Ask HN: What language/stack to use for “customer ready” SBCs/sensors/GUI?

2 points by ObsoleteNerd ↗ HN
I've been making various systems using RPi/Arduino/ESP8266 and sensors for a while, but very hobby level. Adafruit parts, prototyped using breadboards, copy/paste code from online and modify it. Have made a few weather stations, and basic home automation.

I'm completely in love with this, and want to take it further, and do these projects "properly".

I don't know any "real" programming languages, but have been tinkering with web projects for 30+ years (php, mysql, js, css, cgi/perl back in the day).
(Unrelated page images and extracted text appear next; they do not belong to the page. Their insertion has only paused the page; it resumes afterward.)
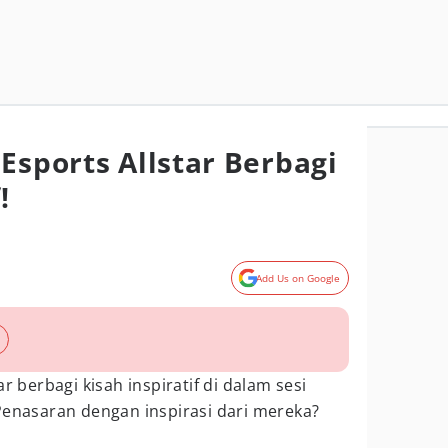
Esports Allstar Berbagi
!
Add Us on Google
ar berbagi kisah inspiratif di dalam sesi
 Penasaran dengan inspirasi dari mereka?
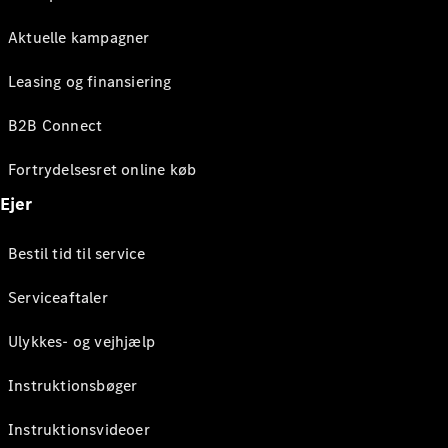
Aktuelle kampagner
Leasing og finansiering
B2B Connect
Fortrydelsesret online køb
Ejer
Bestil tid til service
Serviceaftaler
Ulykkes- og vejhjælp
Instruktionsbøger
Instruktionsvideoer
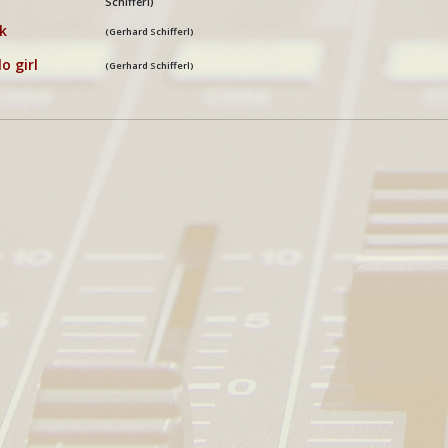
Schifferl)
k
(Gerhard Schifferl)
lo girl
(Gerhard Schifferl)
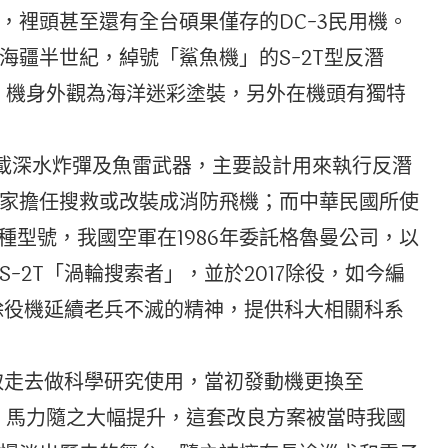
，裡頭甚至還有全台碩果僅存的DC-3民用機。
海疆半世紀，綽號「鯊魚機」的S-2T型反潛
代；機身外觀為海洋迷彩塗裝，另外在機頭有獨特
掛載深水炸彈及魚雷武器，主要設計用來執行反潛
家擔任搜救或改裝成消防飛機；而中華民國所使
G兩種型號，我國空軍在1986年委託格魯曼公司，以
-2T「渦輪搜索者」，並於2017除役，如今編
使除役機延續老兵不滅的精神，提供科大相關科系
院取走去做科學研究使用，當初發動機更換至
後，馬力隨之大幅提升，這套改良方案被當時我國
Just for background. So I'm willing to learn anything required from scratch, and timeframe doesn't matter, I'm willing to commit long term.
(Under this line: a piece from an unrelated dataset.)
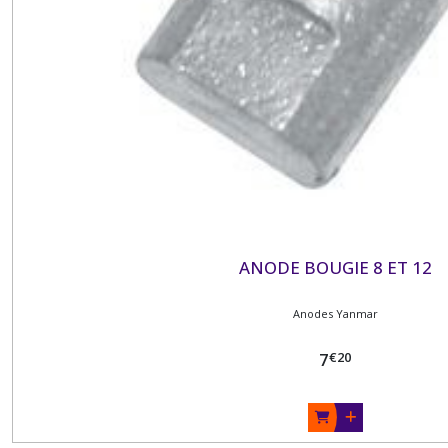
ANODE BOUGIE 8 ET 12
Anodes Yanmar
€
20
7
What absolutely matters, is I want to learn stuff that will still be around years from now. I don't care about the latest/greatest frameworks/languages, but longevity and reliability are paramount. These projects will end up being used in real-life situations on family farms and in family companies, and I want them to be good enough to set/forget.

Getting sensor data read and stored is easy enough in any language, but I'd really also like to be able to put nice GUIs on touchscreens for it. I currently do that with Raspbian + i3wm and web apps, which has ridiculous overhead. I'd like the final products to be on-par quality-wise with in-car headunits and other commercially available touch interfaces.

Python + Qt/PyQT? Python + Kivy? Something entirely different?

Any suggestions on stacks/pathways for this are appreciated.

2 comments

[ 2.9 ms ] story [ 17.3 ms ] thread
Take a look at Nerves built on Elixir which just hit 1.0. While Elixir is a new language the Beam VM has been around for a long time and is stable. Partly what makes it great for embedded dev is Mix and the fantastic dependency management combined with fwup. Those make the "set and forget" portion much easier. That and a great community on the Elixir slack channel.

Unfortunately the UI side of things is a bit of a pain still. Many Nerves people are using web ui’s served from rpi’s, or embedded chromium. There’s some people working on OpenGL rendering, which could be long term stable (presuming OpenGL survives...). Qt actually has great support for embedded GPU rendering sans X11. Its late and I don’t have links for these all, but Googling will bring them up. Not sure about PyQT as I’ve seen it’s support vary widely, as in QT5 support was hit and miss even a couple of years ago.

Last I heard, the “FarmBot" project uses Nerves and is open source. Also I’d recommend trying KiCad and building a few pcb’s. It’ll drastically increase the quality of your boards. JLC PCB, or Seeed Studios do 5 board packs for under $50.

Happy building!

Thanks so much for all that. Definitely given me plenty to read up on.